• _PROBLEM TO SOLVE_: Since only the written part is wanted, repeat the records exactly and omit the pictures.

• _DATA PROVIDED_:
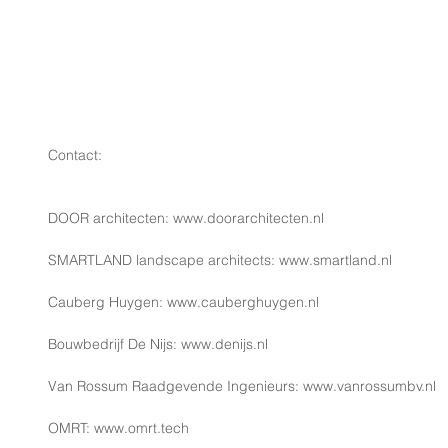
​Contact:
DOOR architecten: www.doorarchitecten.nl
SMARTLAND landscape architects: www.smartland.nl
Cauberg Huygen: www.cauberghuygen.nl
Bouwbedrijf De Nijs: www.denijs.nl
Van Rossum Raadgevende Ingenieurs: www.vanrossumbv.nl
OMRT: www.omrt.tech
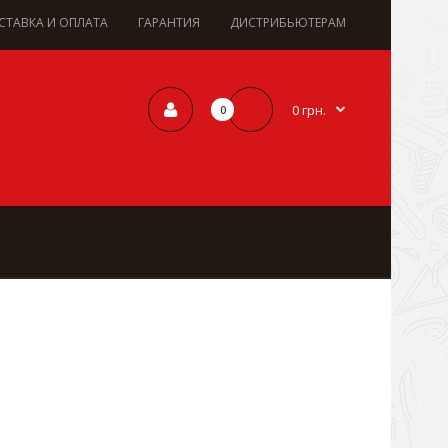
СТАВКА И ОПЛАТА
ГАРАНТИЯ
ДИСТРИБЬЮТЕРАМ
0 грн.
0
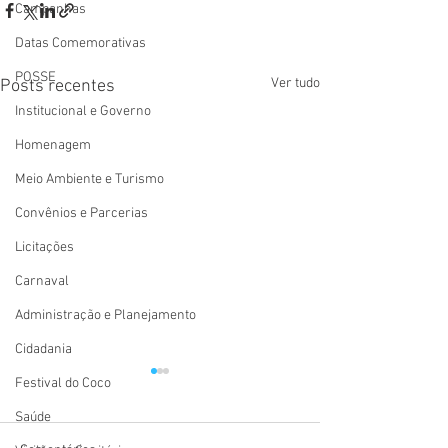
Campanhas
Datas Comemorativas
POSSE
Ver tudo
Posts recentes
Institucional e Governo
Homenagem
Meio Ambiente e Turismo
Convênios e Parcerias
Licitações
Carnaval
Administração e Planejamento
Cidadania
Festival do Coco
Saúde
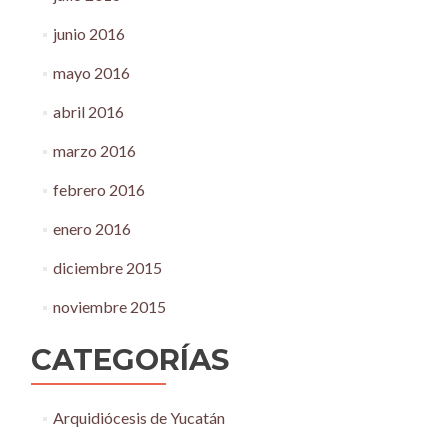
junio 2016
mayo 2016
abril 2016
marzo 2016
febrero 2016
enero 2016
diciembre 2015
noviembre 2015
CATEGORÍAS
Arquidiócesis de Yucatán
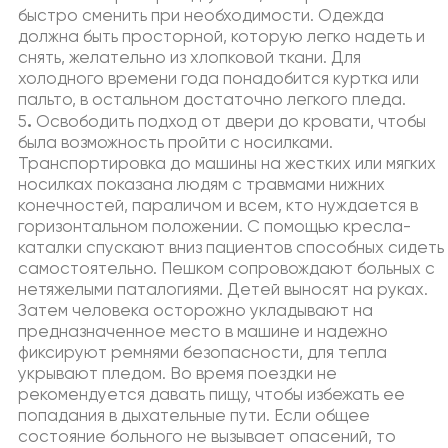
быстро сменить при необходимости. Одежда
должна быть просторной, которую легко надеть и
снять, желательно из хлопковой ткани. Для
холодного времени года понадобится куртка или
пальто, в остальном достаточно легкого пледа.
.
5
Освободить подход от двери до кровати, чтобы
была возможность пройти с носилками.
Транспортировка до машины на жестких или мягких
носилках показана людям с травмами нижних
конечностей, параличом и всем, кто нуждается в
горизонтальном положении. С помощью кресла-
каталки спускают вниз пациентов способных сидеть
самостоятельно. Пешком сопровождают больных с
нетяжелыми паталогиями. Детей выносят на руках.
Затем человека осторожно укладывают на
предназначенное место в машине и надежно
фиксируют ремнями безопасности, для тепла
укрывают пледом. Во время поездки не
рекомендуется давать пищу, чтобы избежать ее
попадания в дыхательные пути. Если общее
состояние больного не вызывает опасений, то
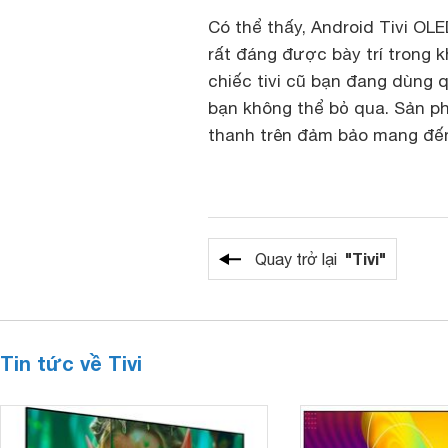
Có thể thấy, Android Tivi OL
rất đáng được bày trí trong 
chiếc tivi cũ bạn đang dùng q
bạn không thể bỏ qua. Sản ph
thanh trên đảm bảo mang đến 
"Tivi"
Quay trở lại
Tin tức về Tivi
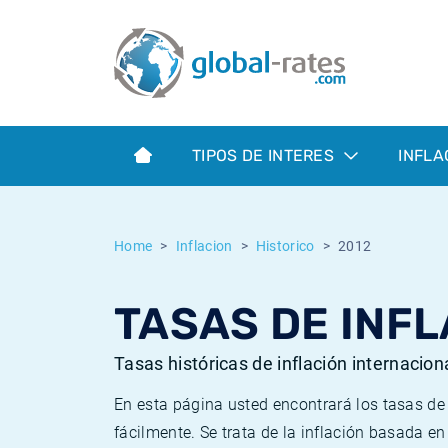
Euribor
¿Qué es la inflación IPC?
Euribor - histórico
Calculadora de inflación
Term SOFR
¿Qué es la inflación IPCA?
ESTER - histórico
TIPOS DE INTERES
INFLA
Bancos centrales
Inflación Chileno - IPC
SONIA - histórico
ESTER
Inflación Español - IPC
SOFR - histórico
Home
Inflacion
Historico
2012
SONIA
Inflación Estadounidense
TONAR - histórico
TASAS DE INFL
SOFR
Inflación Mexicano - IPC
Inflación histórica
Tasas históricas de inflación internacion
En esta página usted encontrará los tasas d
fácilmente. Se trata de la inflación basada e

• _RESPONSE FOR THIS EXERCISE_:
​Contact:
DOOR architecten: www.doorarchitecten.nl
SMARTLAND landscape architects: www.smartland.nl
Cauberg Huygen: www.cauberghuygen.nl
Bouwbedrijf De Nijs: www.denijs.nl
Van Rossum Raadgevende Ingenieurs: www.vanrossumbv.nl
OMRT: www.omrt.tech
СТАВКА И ОПЛАТА
ГАРАНТИЯ
ДИСТРИБЬЮТЕРАМ
0 грн.
0
Campanhas
Datas Comemorativas
POSSE
Ver tudo
Posts recentes
Institucional e Governo
Homenagem
Meio Ambiente e Turismo
Convênios e Parcerias
Licitações
Carnaval
Administração e Planejamento
Cidadania
Festival do Coco
Saúde
junio 2016
mayo 2016
abril 2016
marzo 2016
febrero 2016
enero 2016
diciembre 2015
noviembre 2015
CATEGORÍAS
Arquidiócesis de Yucatán
быстро сменить при необходимости. Одежда
должна быть просторной, которую легко надеть и
снять, желательно из хлопковой ткани. Для
холодного времени года понадобится куртка или
пальто, в остальном достаточно легкого пледа.
.
5
Освободить подход от двери до кровати, чтобы
была возможность пройти с носилками.
Транспортировка до машины на жестких или мягких
носилках показана людям с травмами нижних
конечностей, параличом и всем, кто нуждается в
горизонтальном положении. С помощью кресла-
каталки спускают вниз пациентов способных сидеть
самостоятельно. Пешком сопровождают больных с
нетяжелыми паталогиями. Детей выносят на руках.
Затем человека осторожно укладывают на
предназначенное место в машине и надежно
фиксируют ремнями безопасности, для тепла
укрывают пледом. Во время поездки не
рекомендуется давать пищу, чтобы избежать ее
попадания в дыхательные пути. Если общее
состояние больного не вызывает опасений, то
Có thể thấy, Android Tivi OL
rất đáng được bày trí trong 
chiếc tivi cũ bạn đang dùng q
bạn không thể bỏ qua. Sản ph
thanh trên đảm bảo mang đến 
"Tivi"
Quay trở lại
Tin tức về Tivi
Euribor
¿Qué es la inflación IPC?
Euribor - histórico
Calculadora de inflación
Term SOFR
¿Qué es la inflación IPCA?
ESTER - histórico
TIPOS DE INTERES
INFLA
Bancos centrales
Inflación Chileno - IPC
SONIA - histórico
ESTER
Inflación Español - IPC
SOFR - histórico
Home
Inflacion
Historico
2012
SONIA
Inflación Estadounidense
TONAR - histórico
TASAS DE INFL
SOFR
Inflación Mexicano - IPC
Inflación histórica
Tasas históricas de inflación internacion
En esta página usted encontrará los tasas d
fácilmente. Se trata de la inflación basada e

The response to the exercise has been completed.